Peace was on Pope Francis’ heart on New Year’s Day. The “heart of humanity” seems to have “gone astray” and too many people are indifferent to war, violence and injustice, Francis said in his New Year’s address to the world.

Pope Francis places the statue of Baby Jesus in the manger during Christmas Eve Mass in St. Peter’s Basilica on December 24 (Galazka photo).

The pontiff spent a quiet Christmas in the Domus Sanctae Marthae, his first as Pope, in the company of his personal secretaries and just a few guests. The high moment came on December 27, when Emeritus Pope Benedict came to the Domus for lunch. Benedict arrived a few minutes after 1 p.m. Pope Francis greeted him warmly and the two men walked through the lobby of the Domus to the chapel, where they prayed together briefly, then entered the refectory for a Christmas season meal — the first time Benedict has visited Francis since the former stepped down from the papacy.

On Christmas Eve, at a Vigil Mass at the main altar in St.
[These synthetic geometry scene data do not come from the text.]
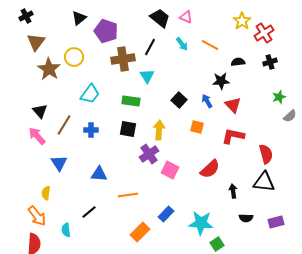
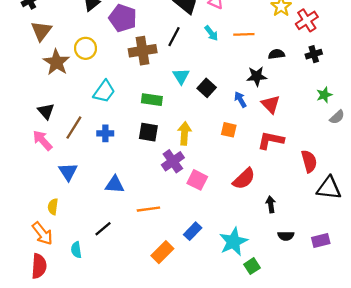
orange line: (210, 45) -> (244, 34), turned -30
cyan triangle: (147, 76) -> (181, 76), moved
black square: (179, 100) -> (207, 88), moved
black triangle: (264, 182) -> (329, 188), moved
cyan star: (201, 223) -> (233, 242), turned -30

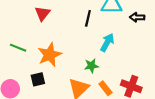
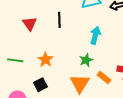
black line: (88, 18) -> (59, 20), moved
orange star: (50, 55) -> (45, 60), size x0.7

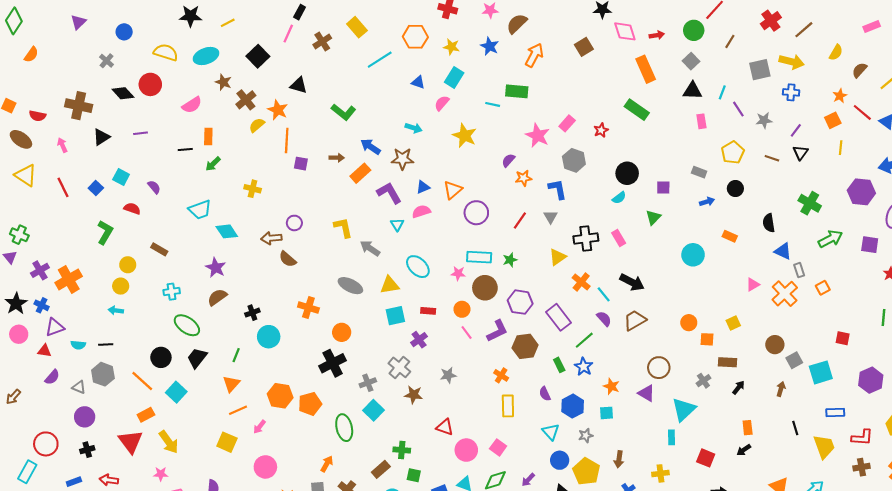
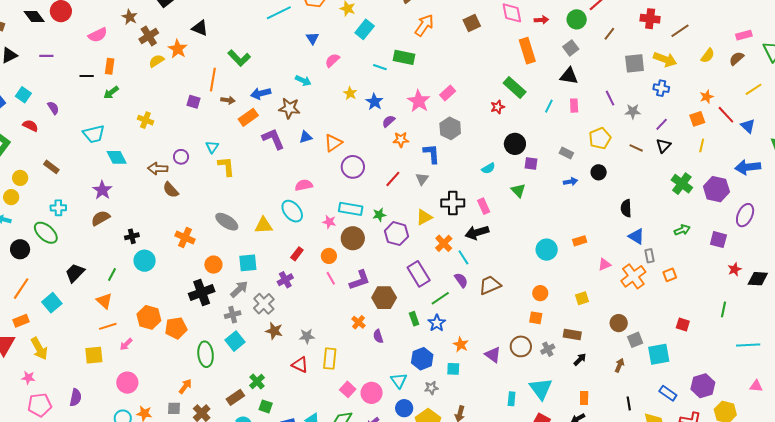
red cross: (771, 21) -> (650, 19), turned 36
blue star: (490, 46) -> (374, 102), moved
brown semicircle: (860, 70) -> (737, 58), moved
cyan rectangle: (454, 78) -> (365, 29), moved
blue triangle: (418, 82) -> (312, 38), turned 32
cyan line: (722, 92) -> (549, 106), moved
red star: (601, 130) -> (498, 107), moved
yellow star: (465, 136) -> (350, 93), size x0.6
orange line: (287, 140) -> (213, 80), moved
blue arrow: (370, 147) -> (261, 93), turned -54
black circle: (627, 173) -> (515, 144), moved
green cross: (810, 203) -> (682, 184), moved
pink semicircle: (421, 211) -> (304, 185), moved
green triangle: (653, 217) -> (518, 190), turned -35
cyan triangle: (397, 225) -> (212, 147), moved
orange rectangle: (730, 236) -> (580, 241), moved, turned -48
green arrow: (830, 239) -> (682, 230), size x0.7
gray arrow: (370, 248) -> (239, 289), moved, turned 96
cyan circle: (693, 255) -> (547, 250), moved
black arrow: (632, 282) -> (477, 233), moved, turned 130
purple hexagon: (520, 302) -> (396, 234), moved
red rectangle: (428, 311) -> (297, 254), turned -64
cyan square: (395, 316) -> (248, 263), moved
green ellipse: (187, 325) -> (46, 233), moved
orange square: (707, 339) -> (536, 318), moved
black circle: (161, 357) -> (20, 249), moved
brown circle: (659, 368) -> (521, 346), moved
gray star: (448, 375) -> (307, 336), moved
purple hexagon: (871, 380) -> (703, 386), moved
orange line: (142, 381) -> (21, 289), turned 75
orange triangle: (231, 384) -> (104, 301), turned -36
purple semicircle: (545, 394) -> (378, 336), moved
yellow rectangle: (508, 406) -> (330, 359), moved
cyan triangle: (684, 410) -> (541, 389), moved, turned -30
blue rectangle: (835, 412) -> (668, 393), turned 30
yellow square: (227, 442) -> (94, 355), turned -36
green cross: (402, 450) -> (257, 381), turned 35
pink circle: (466, 450) -> (372, 393), moved

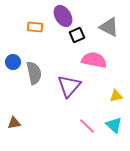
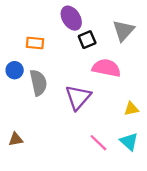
orange rectangle: (35, 27) -> (35, 43), moved
gray triangle: (109, 27) -> (123, 31), turned 45

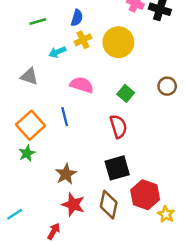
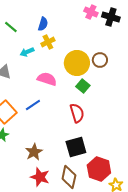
green line: (38, 21) -> (11, 27), turned 56
yellow circle: (118, 42) -> (77, 63), moved
brown circle: (167, 86) -> (100, 60), moved
blue line: (65, 117) -> (33, 105), turned 70

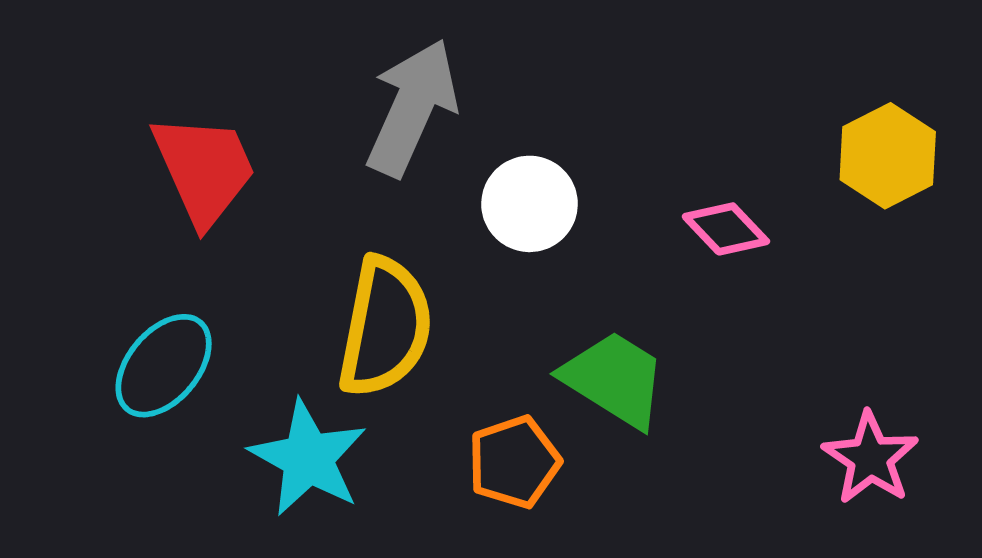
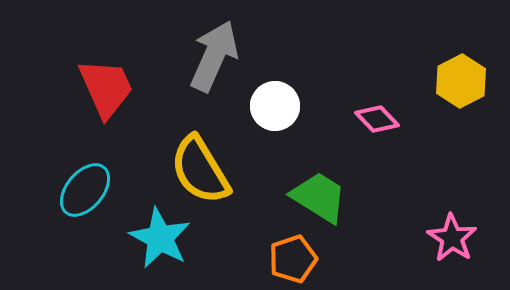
yellow semicircle: (385, 327) -> (200, 170), turned 138
orange pentagon: (514, 462) -> (293, 259), moved

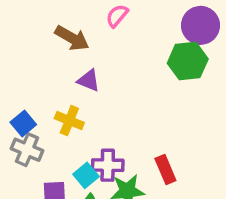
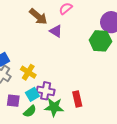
purple triangle: (89, 80) -> (56, 31), moved
yellow cross: (69, 121) -> (28, 72), moved

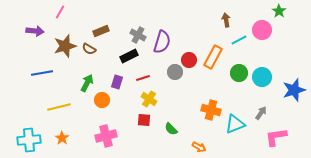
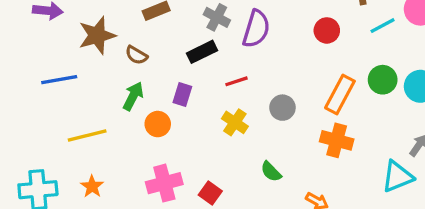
brown semicircle: (89, 49) -> (136, 55), moved
orange rectangle: (213, 57) -> (340, 94), moved
red circle: (189, 60) -> (327, 30), moved
gray circle: (175, 72) -> (282, 108), moved
red line: (143, 78) -> (237, 81), moved
red square: (144, 120) -> (210, 193), moved, turned 32
cyan triangle: (235, 124) -> (397, 177), moved

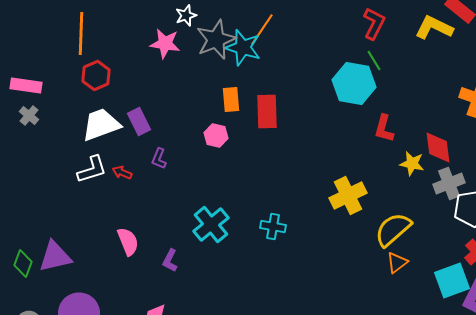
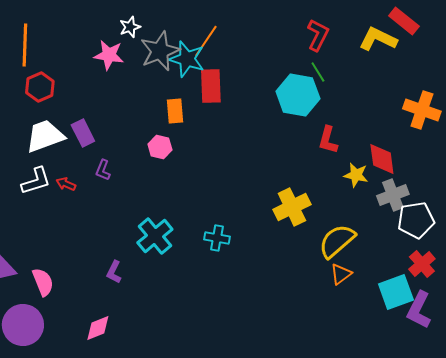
red rectangle: (267, 112) -> (211, 86), moved
pink semicircle: (128, 242) -> (43, 282), moved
Peter’s Basilica, Francis celebrated the “holy exchange” in which God, in Christ, gave humanity the gift of His divine nature, and humanity, in turn, through the Virgin Mary, gives to God the gift of human nature. The Sistine Chapel choir filled the enormous basilica with splendid, moving Latin hymns.

“What on earth is happening in the hearts of men? What on earth is happening in the heart of humanity?” Francis asked tens of thousands of people in St. Peter’s Square on New Years’s Day, the day the Roman Catholic Church celebrates as its World Day of Peace. “It’s time to stop!” he said, departing from his text.

Francis spoke from the window of the Apostolic Palace overlooking St. Peter’s Square — the window Popes traditionally use for their addresses. But, unlike his predecessors, Francis has not used the Renaissance apartment behind the window since his election in March, preferring instead to live in small quarters in the Vatican guest house. He said he hoped a “cry for peace” would encourage dialogue and “tear down walls that prevent enemies from seeing each other as brothers.” Among places ravaged by conflict, Francis singled out Syria, South Sudan, the Central African Republic, Nigeria and Iraq. He also prayed for fruitful peace talks between Israelis and Palestinians.

The Pope then made an unscheduled visit to the church of Santa Maria Maggiore in Rome, where he prayed in front of a famous icon of the Virgin Mary. It was the same church that he visited on the first morning after his election on March 13, 2013.

In a message sent to world leaders last month for the World Day of Peace, the Pope urged nations to narrow the gap between rich and poor, and to get closer to the poor and afflicted.